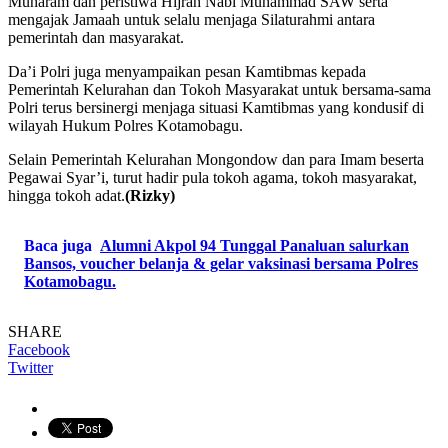
Muharam dan peristiwa Hijrah Nabi Muhammad SAW serta
mengajak Jamaah untuk selalu menjaga Silaturahmi antara
pemerintah dan masyarakat.
Da’i Polri juga menyampaikan pesan Kamtibmas kepada
Pemerintah Kelurahan dan Tokoh Masyarakat untuk bersama-sama
Polri terus bersinergi menjaga situasi Kamtibmas yang kondusif di
wilayah Hukum Polres Kotamobagu.
Selain Pemerintah Kelurahan Mongondow dan para Imam beserta
Pegawai Syar’i, turut hadir pula tokoh agama, tokoh masyarakat,
hingga tokoh adat.
(Rizky)
Baca juga
Alumni Akpol 94 Tunggal Panaluan salurkan
Bansos, voucher belanja & gelar vaksinasi bersama Polres
Kotamobagu.
SHARE
Facebook
Twitter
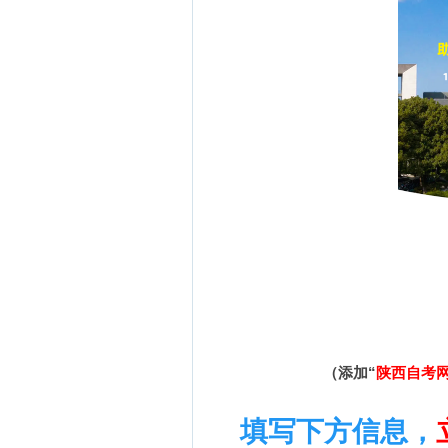
（添加“
陕西自考
填写下方信息，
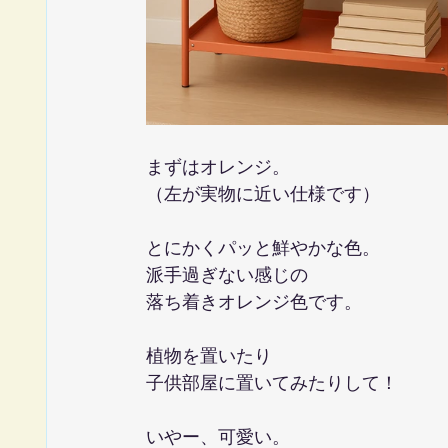
まずはオレンジ。
（左が実物に近い仕様です）
とにかくパッと鮮やかな色。
派手過ぎない感じの
落ち着きオレンジ色です。
植物を置いたり
子供部屋に置いてみたりして！
いやー、可愛い。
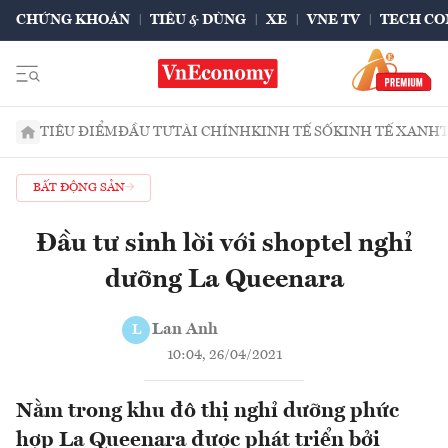
CHỨNG KHOÁN
TIÊU & DÙNG
XE
VNE TV
TECH CO
TIÊU ĐIỂM
ĐẦU TƯ
TÀI CHÍNH
KINH TẾ SỐ
KINH TẾ XANH
BẤT ĐỘNG SẢN
Đầu tư sinh lời với shoptel nghỉ
dưỡng La Queenara
Lan Anh
L
10:04, 26/04/2021
Nằm trong khu đô thị nghỉ dưỡng phức
hợp La Queenara được phát triển bởi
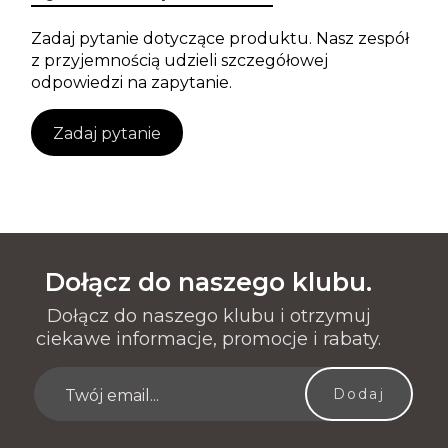
Zadaj pytanie dotyczące produktu. Nasz zespół
z przyjemnością udzieli szczegółowej
odpowiedzi na zapytanie.
Zadaj pytanie
Dołącz do naszego klubu.
Dołącz do naszego klubu i otrzymuj
ciekawe informacje, promocje i rabaty.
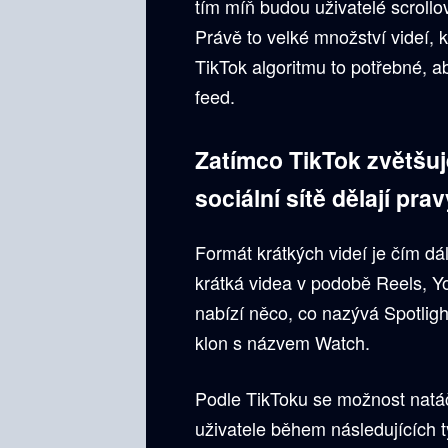
tím míň budou uživatelé scrollo
Právě to velké množství videí, 
TikTok algoritmu to potřebné, a
feed.
Zatímco TikTok zvětšuje
sociální sítě dělají pra
Formát krátkých videí je čím dál
krátká videa v podobě Reels, 
nabízí něco, co nazývá Spotligh
klon s názvem Watch.
Podle TikToku se možnost natáče
uživatele během následujících t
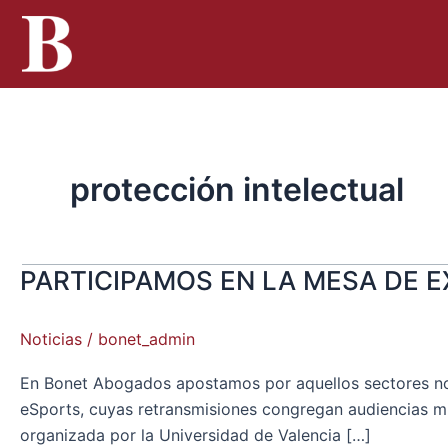
Ir
al
contenido
protección intelectual
PARTICIPAMOS EN LA MESA DE E
PARTICIPAMOS
EN
LA
Noticias
/
bonet_admin
MESA
DE
En Bonet Abogados apostamos por aquellos sectores nov
EXPERTOS
eSports, cuyas retransmisiones congregan audiencias mi
SOBRE
organizada por la Universidad de Valencia […]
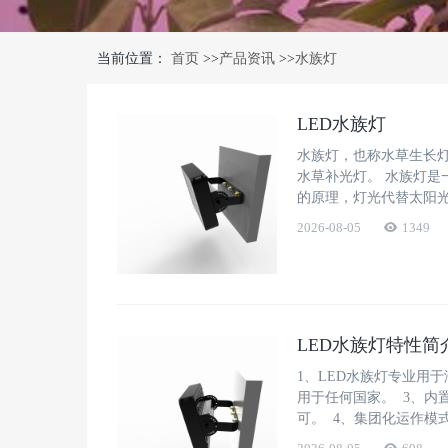
当前位置：
首页
>>
产品资讯
>>
水族灯
LED水族灯
水族灯，也称水草生长灯
水草补光灯。 水族灯
的原理，灯光代替太阳光
2026-08-05
1349
LED水族灯特性简
1、LED水族灯专业用于
用于任何国家。 3、内置
可。 4、集团化运作模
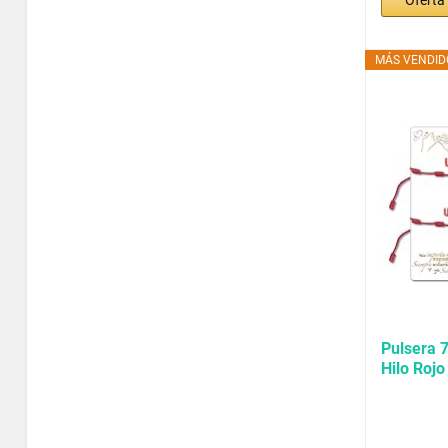
MÁS VENDIDO
Pulsera 
Hilo Rojo
para...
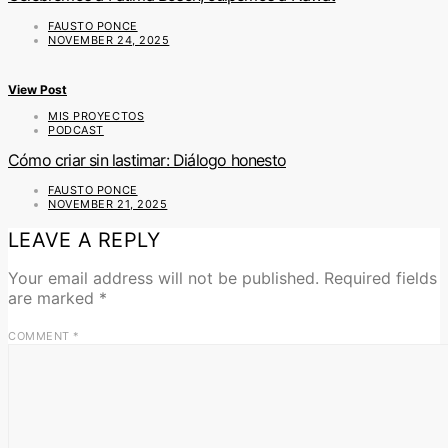
FAUSTO PONCE
NOVEMBER 24, 2025
View Post
MIS PROYECTOS
PODCAST
Cómo criar sin lastimar: Diálogo honesto
FAUSTO PONCE
NOVEMBER 21, 2025
LEAVE A REPLY
Your email address will not be published.
Required fields
are marked
*
COMMENT
*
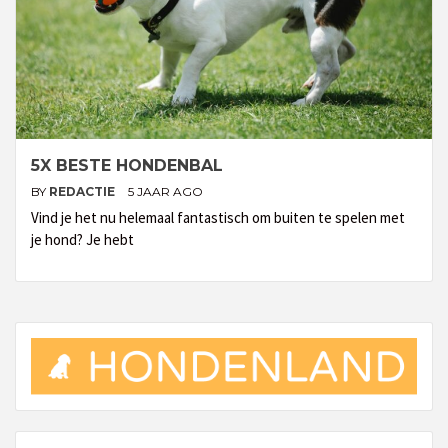
5X BESTE HONDENBAL
BY
REDACTIE
5 JAAR AGO
Vind je het nu helemaal fantastisch om buiten te spelen met
je hond? Je hebt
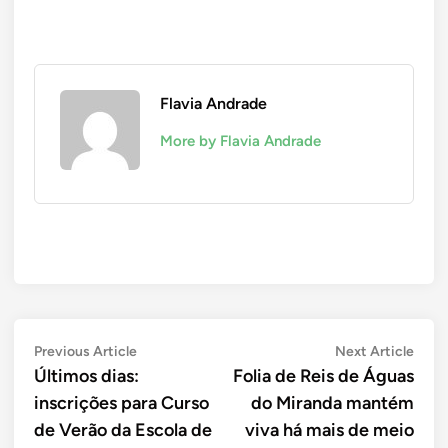
Flavia Andrade
More by Flavia Andrade
Navegação
Previous
Next
Previous Article
Next Article
article:
artic
Últimos dias:
Folia de Reis de Águas
de
inscrições para Curso
do Miranda mantém
Post
de Verão da Escola de
viva há mais de meio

> [Task objective] Please copy the entries in full. Leave each image out.

> [Expected answer]
Muharam dan peristiwa Hijrah Nabi Muhammad SAW serta
mengajak Jamaah untuk selalu menjaga Silaturahmi antara
pemerintah dan masyarakat.
Da’i Polri juga menyampaikan pesan Kamtibmas kepada
Pemerintah Kelurahan dan Tokoh Masyarakat untuk bersama-sama
Polri terus bersinergi menjaga situasi Kamtibmas yang kondusif di
wilayah Hukum Polres Kotamobagu.
Selain Pemerintah Kelurahan Mongondow dan para Imam beserta
Pegawai Syar’i, turut hadir pula tokoh agama, tokoh masyarakat,
hingga tokoh adat.
(Rizky)
Baca juga
Alumni Akpol 94 Tunggal Panaluan salurkan
Bansos, voucher belanja & gelar vaksinasi bersama Polres
Kotamobagu.
SHARE
Facebook
Twitter
（添加“
陕西自考
填写下方信息，
まずはオレンジ。
（左が実物に近い仕様です）
とにかくパッと鮮やかな色。
派手過ぎない感じの
落ち着きオレンジ色です。
植物を置いたり
子供部屋に置いてみたりして！
いやー、可愛い。
CHỨNG KHOÁN
TIÊU & DÙNG
XE
VNE TV
TECH CO
TIÊU ĐIỂM
ĐẦU TƯ
TÀI CHÍNH
KINH TẾ SỐ
KINH TẾ XANH
BẤT ĐỘNG SẢN
Đầu tư sinh lời với shoptel nghỉ
dưỡng La Queenara
Lan Anh
L
10:04, 26/04/2021
Nằm trong khu đô thị nghỉ dưỡng phức
hợp La Queenara được phát triển bởi
Zadaj pytanie dotyczące produktu. Nasz zespół
z przyjemnością udzieli szczegółowej
odpowiedzi na zapytanie.
Zadaj pytanie
Dołącz do naszego klubu.
Dołącz do naszego klubu i otrzymuj
ciekawe informacje, promocje i rabaty.
tím míň budou uživatelé scrollo
Právě to velké množství videí, 
TikTok algoritmu to potřebné, a
feed.
Zatímco TikTok zvětšuje
sociální sítě dělají pra
Formát krátkých videí je čím dál
krátká videa v podobě Reels, 
nabízí něco, co nazývá Spotligh
klon s názvem Watch.
Podle TikToku se možnost natáče
uživatele během následujících t
Ir
al
contenido
protección intelectual
PARTICIPAMOS EN LA MESA DE E
PARTICIPAMOS
EN
LA
Noticias
/
bonet_admin
MESA
DE
En Bonet Abogados apostamos por aquellos sectores nov
EXPERTOS
eSports, cuyas retransmisiones congregan audiencias mi
SOBRE
organizada por la Universidad de Valencia […]
当前位置：
首页
>>
产品资讯
>>
水族灯
LED水族灯
水族灯，也称水草生长灯
水草补光灯。 水族灯
的原理，灯光代替太阳光
2026-08-05
1349
LED水族灯特性简
1、LED水族灯专业用于
用于任何国家。 3、内置
可。 4、集团化运作模
MÁS VENDIDO
Pulsera 
Hilo Rojo
para...
FAUSTO PONCE
NOVEMBER 24, 2025
View Post
MIS PROYECTOS
PODCAST
Cómo criar sin lastimar: Diálogo honesto
FAUSTO PONCE
NOVEMBER 21, 2025
LEAVE A REPLY
Your email address will not be published.
Required fields
are marked
*
COMMENT
*
5X BESTE HONDENBAL
BY
REDACTIE
5 JAAR AGO
Vind je het nu helemaal fantastisch om buiten te spelen met
je hond? Je hebt
Flavia Andrade
More by Flavia Andrade
Navegação
Previous
Next
Previous Article
Next Article
article:
artic
Últimos dias:
Folia de Reis de Águas
de
inscrições para Curso
do Miranda mantém
Post
de Verão da Escola de
viva há mais de meio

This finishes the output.